Gula. El político común es voraz. Consideran su vida muy sacrificada, y sólo mediante el lujo y el exceso pueden ir sobrellevando el mandato divino de llevar a sus súbditos por el camino de la virtud. Ya puede encontrarse la sociedad en una profunda depresión económica; ya puede estar padeciendo hambre y desempleo, que el político común no entiende de frugalidad. El político tiene una serie de necesidades básicas a pagar con fondos públicos a las que no puede renunciar: coche oficial, chófer a su servicio, asesores sin límite, interminables comilonas, tecnología punta o vicios caros. Para los de su especie es de mal gusto mirar el precio de las cosas. A los mítines políticos no se puede ir de otra manera que en jet privado a cargo de los Presupuestos. Nada tiene peor prensa en el entorno político que el término austeridad. No en vano, si hay alguien a quien el político común ha divinizado, ese es Lord Keynes. Fue el único que les contó que cuanto peor está la economía, más tienen que gastar los políticos. Normal que cuando dejan la carrera política casi siempre acaban deprimidos.

Pereza. El esfuerzo, el mérito y el sacrificio son conceptos sobrevalorados para el político común. La lógica del funcionamiento de la política hace que tiendan a prosperar más los mediocres y perezosos. Suele decirse que en la política tiene cabida cualquier persona que no sirva para otra cosa. El político común no se esfuerza por saber porque no lo necesita. No sólo es ignorante, sino que además presume de ello. Suelen admitir en público que no saben cómo funciona la economía, que la ciencia ni les suena y que la historia les resulta un misterio. La pereza les impide enfrentarse con la verdad, concepto pavoroso que requiere esfuerzo y humildad intelectual. Prefieren el engaño, la mentira y la manipulación, que es la definición de comunicación política. El político común no debate ideas ni se somete a un debate racional. Lo evitan mediante el uso de etiquetas, clichés y eslóganes vacíos, que ahorran los costes de pensar. En resumen, el político común miente y etiqueta porque la verdad y la argumentación requieren demasiado esfuerzo. Sólo de pensarlo les da pereza. 

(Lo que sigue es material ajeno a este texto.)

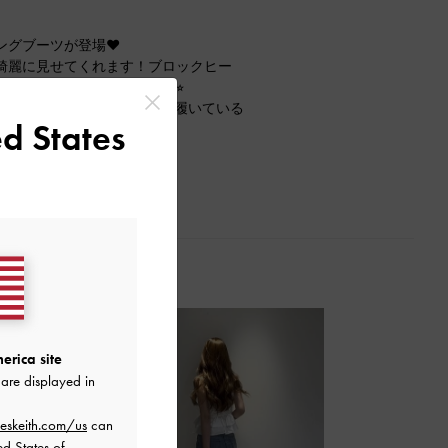
グブーツが登場❤︎
綺麗に見せてくれます！ブロックヒー
く、とても歩きやすいです⭐︎
おり、今回は中に厚手の靴下を履いている
d States
サイズ感でした！
erica site
are displayed in
eskeith.com/us
can
ed States of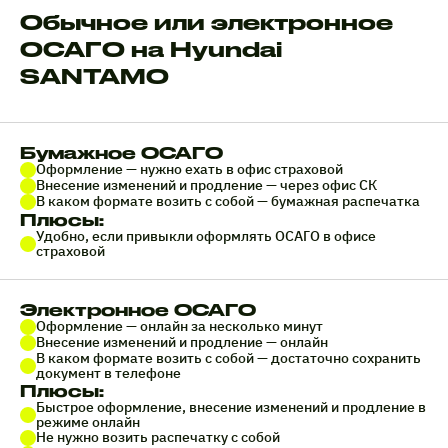
Обычное или электронное
ОСАГО на Hyundai
SANTAMO
Бумажное ОСАГО
Оформление — нужно ехать в офис страховой
Внесение изменений и продление — через офис СК
В каком формате возить с собой — бумажная распечатка
Плюсы:
Удобно, если привыкли оформлять ОСАГО в офисе
страховой
Электронное ОСАГО
Оформление — онлайн за несколько минут
Внесение изменений и продление — онлайн
В каком формате возить с собой — достаточно сохранить
документ в телефоне
Плюсы:
Быстрое оформление, внесение изменений и продление в
режиме онлайн
Не нужно возить распечатку с собой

Si bien se han dado casos de políticos que no gobiernan sus vidas en base a estos siete pecados capitales y tratan de actuar por virtuosos principios e ideales, lo cierto es que esta rara especie no suele prosperar por la propia dinámica de la política. Estos ejemplares tan distintos al político común pronto quedan relegados o dejan la vida pública. En política no prospera la virtud. No hay más que asomarse a cualquier parlamento del mundo.